Perhaps the Word of God is making an important point: as long as we’re here, there will be trouble this side of Eden. And that struggle with original sin isn’t going away this side of glory. When it comes to God’s righteous standards, we are defectors one and all. You and I aren’t going to stay on this fallen planet for 969 years – that’s a given – but it’s critically important for each one of us to embrace all of our years with the gusto of one who knows the One who is writing the grander story! If we don’t embrace even later life with a sense of glorious adventure, we’re likely to miss out on so much of the joy which God intends for us to experience here and now. So I share today’s blog posting in the hope of spurring you on to smile at the days to come. No matter what.

Here are some of my ideas …

Don’t settle for the path of least resistance – it’s a wimpy finish.

The Christian life can be exceedingly hard at times. As we’re learning in our study of Hebrews, that’s all the more reason why we have to run well. Lot’s wife … Esau … Gideon (surprisingly) … Samson … Saul … Solomon … Asa … Amaziah … Uzziah … Hezekiah … Josiah … Demas … why are all of these examples (and so many more) so painstakingly recorded for us? So that you and I don’t settle for a puny ending! So don’t let it happen.

Seek God to produce in you a sense of humor that’s fit for eternity.

Sarah laughed when she heard what God planned to do through her life (perhaps she was imagining how God was going to do it, if you know what I mean), but God got the last laugh when Isaac was born.
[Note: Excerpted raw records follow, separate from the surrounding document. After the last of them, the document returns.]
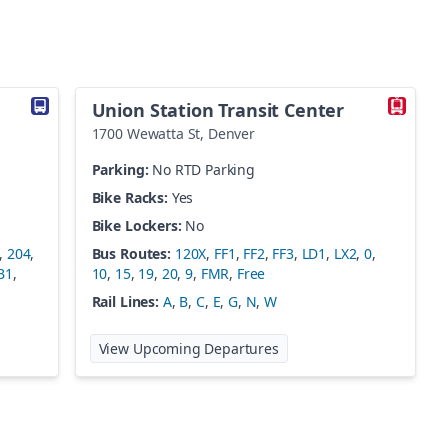
Union Station Transit Center
1700 Wewatta St
,
Denver
Parking:
No RTD Parking
Bike Racks:
Yes
Bike Lockers:
No
,
204
,
Bus Routes:
120X
,
FF1
,
FF2
,
FF3
,
LD1
,
LX2
,
0
,
B1
,
10
,
15
,
19
,
20
,
9
,
FMR
,
Free
Rail Lines:
A
,
B
,
C
,
E
,
G
,
N
,
W
 Boulder Station
at
Union Station Transit C
View Upcoming Departures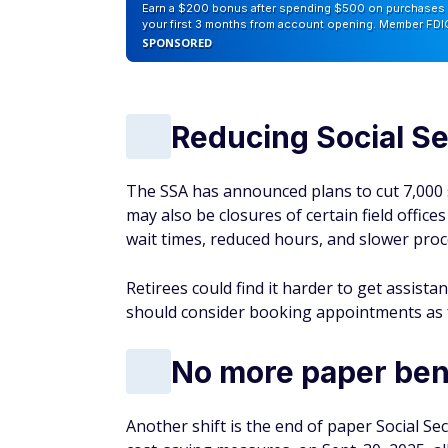
Earn a $200 bonus after spending $500 on purchases 
your first 3 months from account opening. Member FDI
SPONSORED
Reducing Social Se
The SSA has announced plans to cut 7,000 s
may also be closures of certain field office
wait times, reduced hours, and slower proc
Retirees could find it harder to get assist
should consider booking appointments as f
No more paper ben
Another shift is the end of paper Social Se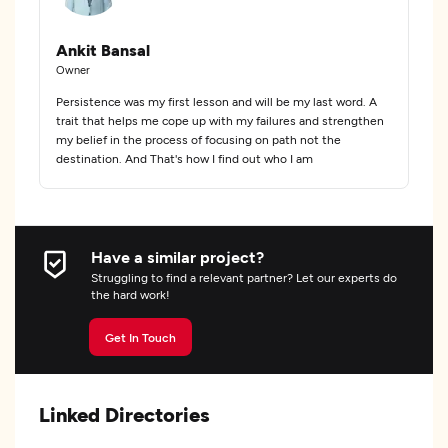
Ankit Bansal
Owner
Persistence was my first lesson and will be my last word. A
trait that helps me cope up with my failures and strengthen
my belief in the process of focusing on path not the
destination. And That's how I find out who I am
Have a similar project?
Struggling to find a relevant partner? Let our experts do
the hard work!
Get In Touch
Linked Directories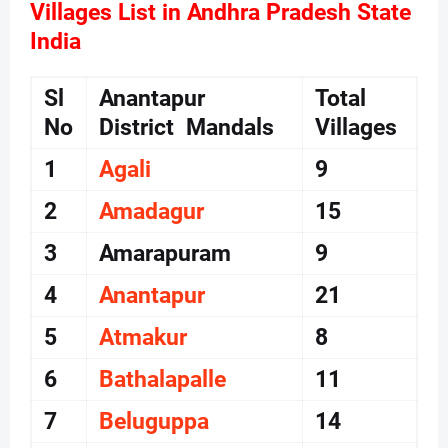
Villages List in Andhra Pradesh State
India
Sl
Anantapur
Total
No
District Mandals
Villages
1
Agali
9
2
Amadagur
15
3
Amarapuram
9
4
Anantapur
21
5
Atmakur
8
6
Bathalapalle
11
7
Beluguppa
14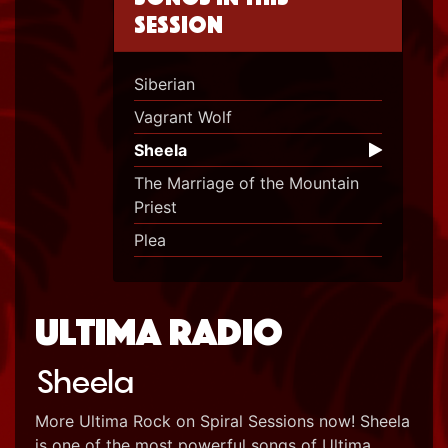
session
Siberian
Vagrant Wolf
Sheela
The Marriage of the Mountain
Priest
Plea
Ultima Radio
Sheela
More Ultima Rock on Spiral Sessions now! Sheela
is one of the most powerful songs of Ultima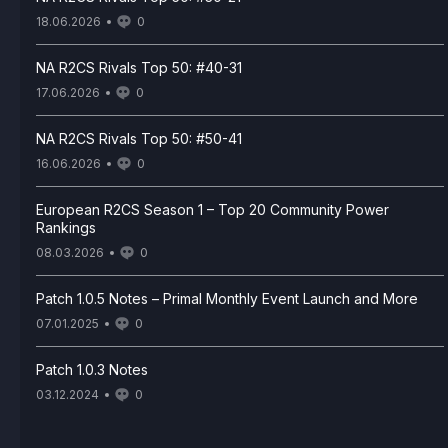
18.06.2026
0
NA R2CS Rivals Top 50: #40-31
17.06.2026
0
NA R2CS Rivals Top 50: #50-41
16.06.2026
0
European R2CS Season 1 – Top 20 Community Power
Rankings
08.03.2026
0
Patch 1.0.5 Notes – Primal Monthly Event Launch and More
07.01.2025
0
Patch 1.0.3 Notes
03.12.2024
0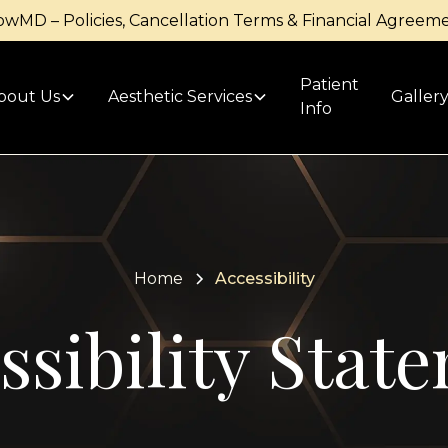
owMD – Policies, Cancellation Terms & Financial Agreem
Patient
bout Us
Aesthetic Services
Galler
Info
Home
Accessibility
ssibility Stat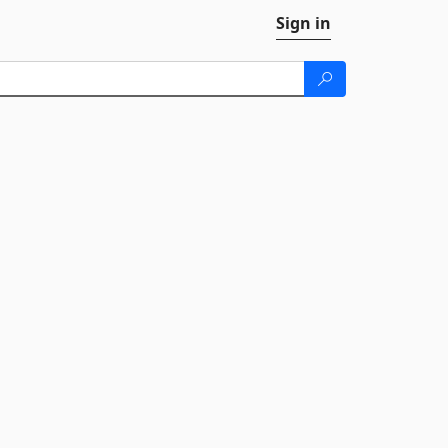
Sign in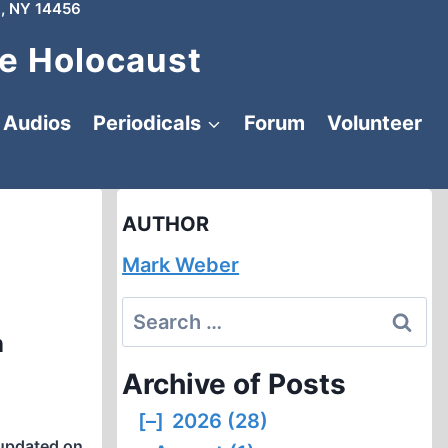
, NY 14456
e Holocaust
Audios
Periodicals
Forum
Volunteer
AUTHOR
Mark Weber
Search
n
for:
Archive of Posts
[–]
2026 (28)
updated on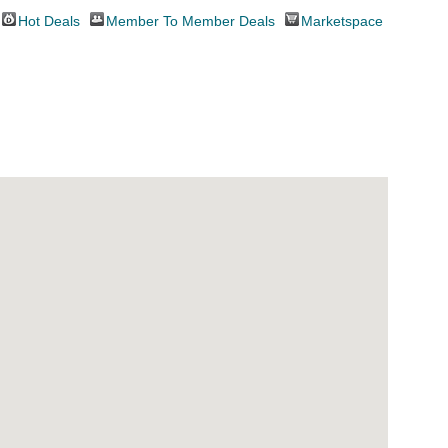
Hot Deals
Member To Member Deals
Marketspace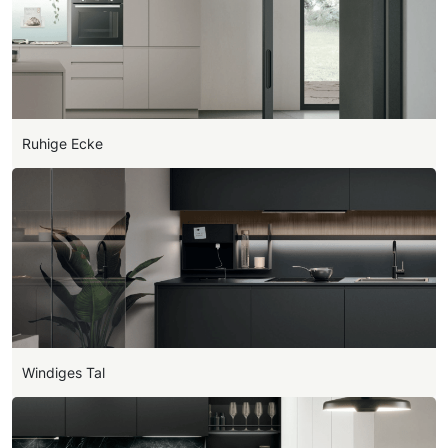
Ruhige Ecke
Windiges Tal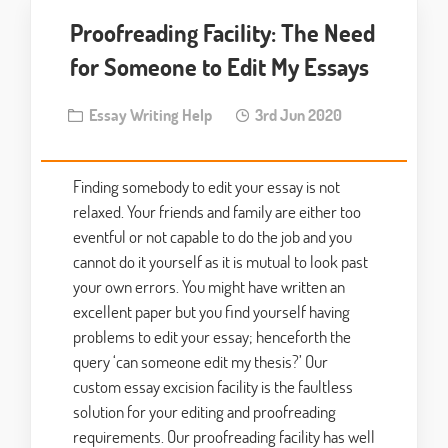
Proofreading Facility: The Need
for Someone to Edit My Essays
Essay Writing Help
3rd Jun 2020
Finding somebody to edit your essay is not
relaxed. Your friends and family are either too
eventful or not capable to do the job and you
cannot do it yourself as it is mutual to look past
your own errors. You might have written an
excellent paper but you find yourself having
problems to edit your essay; henceforth the
query ‘can someone edit my thesis?’ Our
custom essay excision facility is the faultless
solution for your editing and proofreading
requirements. Our proofreading facility has well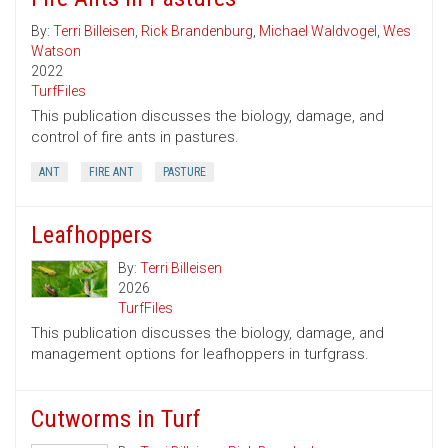
By:
Terri Billeisen
,
Rick Brandenburg
,
Michael Waldvogel
,
Wes
Watson
2022
TurfFiles
This publication discusses the biology, damage, and
control of fire ants in pastures.
ANT
FIRE ANT
PASTURE
Leafhoppers
By:
Terri Billeisen
2026
TurfFiles
This publication discusses the biology, damage, and
management options for leafhoppers in turfgrass.
Cutworms in Turf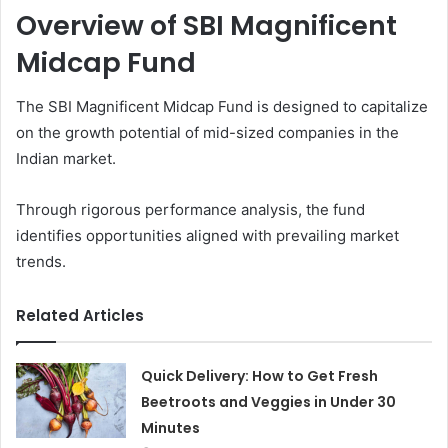
Overview of SBI Magnificent
Midcap Fund
The SBI Magnificent Midcap Fund is designed to capitalize
on the growth potential of mid-sized companies in the
Indian market.
Through rigorous performance analysis, the fund
identifies opportunities aligned with prevailing market
trends.
Related Articles
Quick Delivery: How to Get Fresh
Beetroots and Veggies in Under 30
Minutes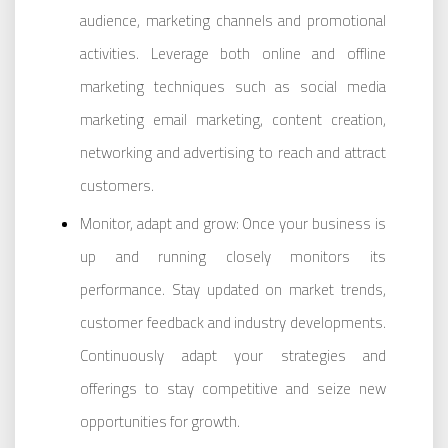
audience, marketing channels and promotional
activities. Leverage both online and offline
marketing techniques such as social media
marketing email marketing, content creation,
networking and advertising to reach and attract
customers.
Monitor, adapt and grow: Once your business is
up and running closely monitors its
performance. Stay updated on market trends,
customer feedback and industry developments.
Continuously adapt your strategies and
offerings to stay competitive and seize new
opportunities for growth.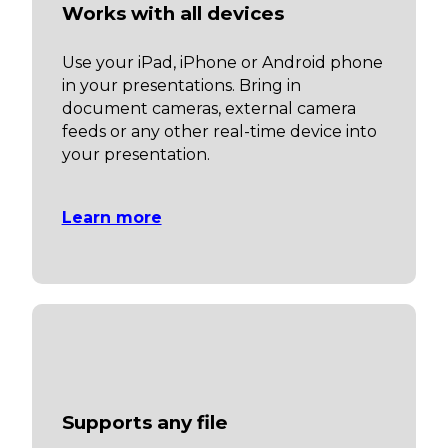
Works with all devices
Use your iPad, iPhone or Android phone
in your presentations. Bring in
document cameras, external camera
feeds or any other real-time device into
your presentation.
Learn more
Supports any file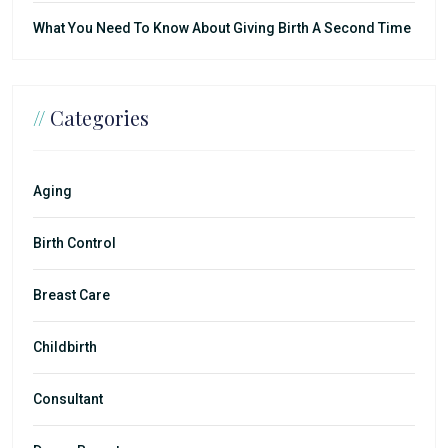
What You Need To Know About Giving Birth A Second Time
//
Categories
Aging
Birth Control
Breast Care
Childbirth
Consultant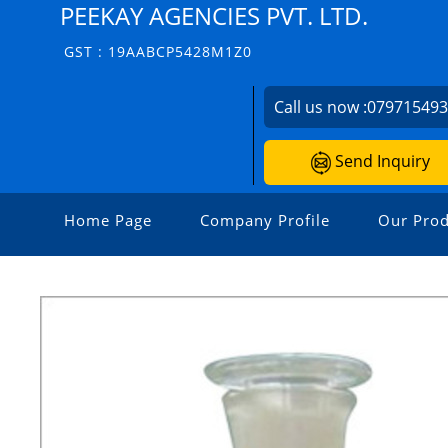
PEEKAY AGENCIES PVT. LTD.
GST : 19AABCP5428M1Z0
Call us now :
07971549
Send Inquiry
Home Page
Company Profile
Our Prod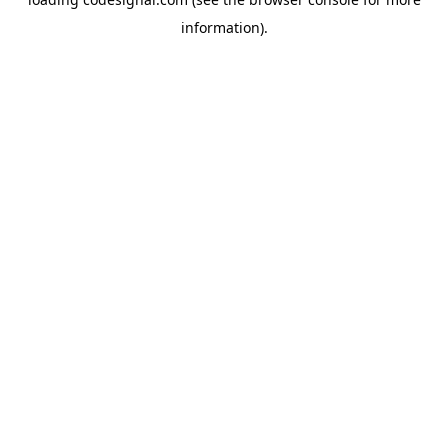
information).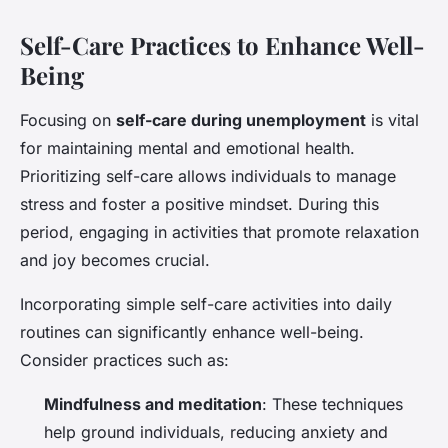
Self-Care Practices to Enhance Well-
Being
Focusing on
self-care during unemployment
is vital
for maintaining mental and emotional health.
Prioritizing self-care allows individuals to manage
stress and foster a positive mindset. During this
period, engaging in activities that promote relaxation
and joy becomes crucial.
Incorporating simple self-care activities into daily
routines can significantly enhance well-being.
Consider practices such as:
Mindfulness and meditation
: These techniques
help ground individuals, reducing anxiety and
God always gets the last laugh, friends. In seasons of life when we have no idea what God is doing, you and I can still laugh. And here’s why: whatever God chooses to take us through as He gets us there, the road from here to heaven is the most exciting adventure on earth!

Don’t try to run your race with your foot stuck in the mud – it won’t work.

As we get older, and as God continues to convict us regarding how our sinful nature is bearing rotten fruit in us – we’re still connected to Adam, by the way – we ought to get quicker and quicker on the repentance. By now we ought to know that sin is never worth it! This is not the time in our lives to get lazy and unproductive. This is the time to finally grow up! We’re long past the starting block, so let’s run like those who’ve learned to set the pace for godly and grace-filled living.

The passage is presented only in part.